In Florida, a state in the vice-grip of a virulent reactionary bloc, worker power, and many other targets, are in the crosshairs. Currently, a bill passed by the Florida state senate, SB 256/HB 1445, poses a threat to the basic rights to form a union and collect union dues. The legislation continues efforts to decimate public schools — and teacher’s unions — while exempting police, corrections, and firefighters unions. Patronage and punishment are among its goals. 

The bosses and the politicians they own maintain power ruthlessly, through constant aggression. But workers in Florida are fighting back, and examples of successful resistance are close by. In Michigan, a state with a rich history of labor struggle, workers are stringing together victories. 

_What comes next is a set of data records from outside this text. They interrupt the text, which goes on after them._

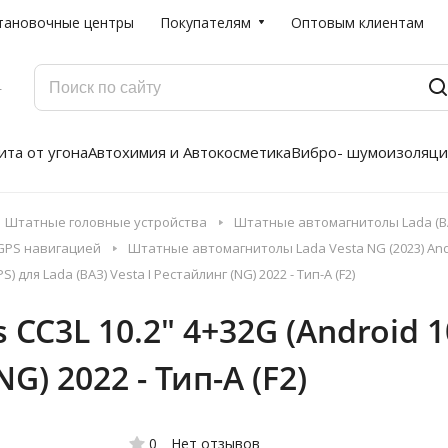
тановочные центры
Покупателям
Оптовым клиентам
Г
та от угона
Автохимия и Автокосметика
Вибро- шумоизоляци
Штатные головные устройства
Штатные автомагнитолы Lada (ВА
 GPS навигацией
Штатные автомагнитолы Lada Vesta NG (2023) And
) для Lada (ВАЗ) Vesta I Рестайлинг (NG) 2022 - Тип-A (F2)
C3L 10.2" 4+32G (Android 10,
G) 2022 - Тип-A (F2)
0
Нет отзывов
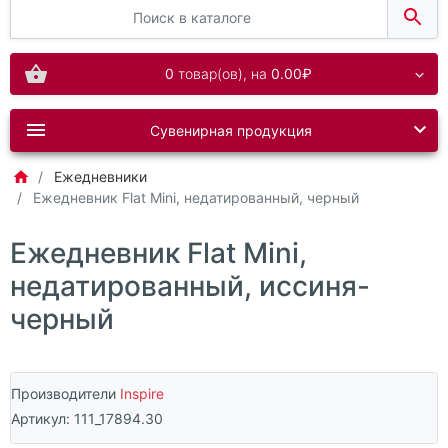
0
товар(ов),
на
0.00₽
Сувенирная продукция
Ежедневники
Ежедневник Flat Mini, недатированный, черный
Ежедневник Flat Mini,
недатированный, иссиня-
черный
Производители
Inspire
Артикул:
111_17894.30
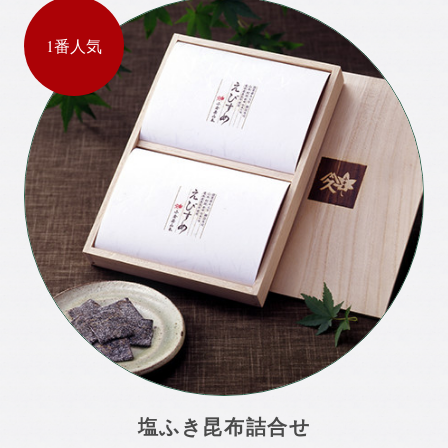
1番人気
塩ふき昆布詰合せ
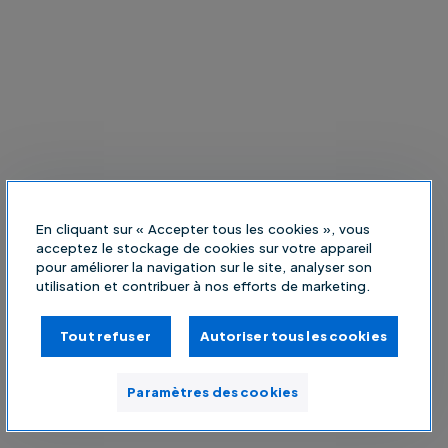
En cliquant sur « Accepter tous les cookies », vous
acceptez le stockage de cookies sur votre appareil
pour améliorer la navigation sur le site, analyser son
utilisation et contribuer à nos efforts de marketing.
Tout refuser
Autoriser tous les cookies
Paramètres des cookies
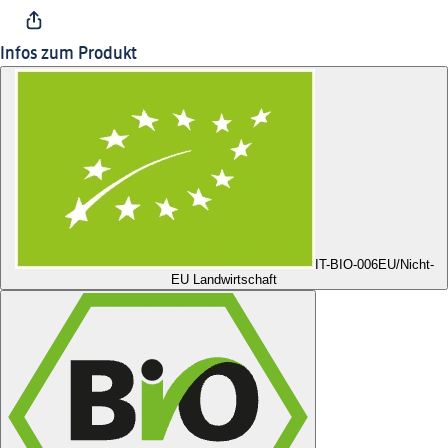
Infos zum Produkt
IT-BIO-006
EU/Nicht-
EU Landwirtschaft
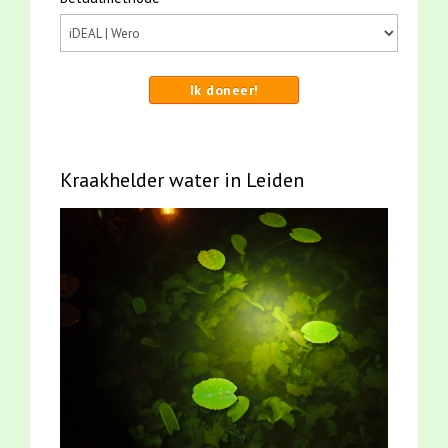
Ik doneer!
Kraakhelder water in Leiden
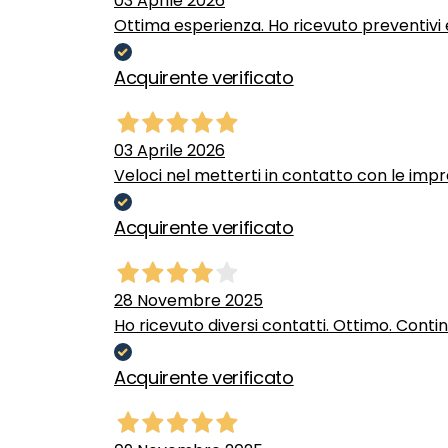
03 Aprile 2026
Ottima esperienza. Ho ricevuto preventivi e
Acquirente verificato
03 Aprile 2026
Veloci nel metterti in contatto con le impr
Acquirente verificato
28 Novembre 2025
Ho ricevuto diversi contatti. Ottimo. Conti
Acquirente verificato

Just a few weeks ago, Michigan became the first state in decades to repeal its right-to-work law, passed in 2012. Then, at the very end of March, 2,300 graduate student workers at University of Michigan went on strike, defying the terms of their expiring contract and possibly state law. They have so far been rewarded for their militance after a county judge refused to grant the university an injunction. The strike continues and will soon enter its fourth week.

Fighting on the defensive in Florida and on the offensive in Michigan: These dueling setbacks and successes demonstrate the perpetual ebb and flow of our movements. Battles come and go, but the war between bosses and workers never ends, which is why we never stop organizing.

World of Work 🌍

New Jersey: Rutgers Academic Workers Union has a tentative agreement (TA) after a strike was launched by faculty last week. The TA will now go to a vote from membership, who will decide whether to accept the deal or remain on strike.

New York: Trader Joe’s workers in New York rallied yesterday ahead of a union election vote to be held today and tomorrow. Workers are seeking to win the first Trader Joe’s union in the city.

North Carolina: REI workers in Durham have filed for union recognition with the Retail, Wholesale and Department Store Union (RWDSU). They are now the seventh REI location to unionize.

Week in Labor History 📚

April 18, 1941: The New York City Transit Authority agreed to hire 200 Black bus drivers, after a four-week boycott by Harlem residents led by Adam Clayton Powell, Jr. The success of the boycott set a precedent that allowed more Black workers to get jobs in New York and also served as a model for the famous Montgomery bus boycott 15 years later.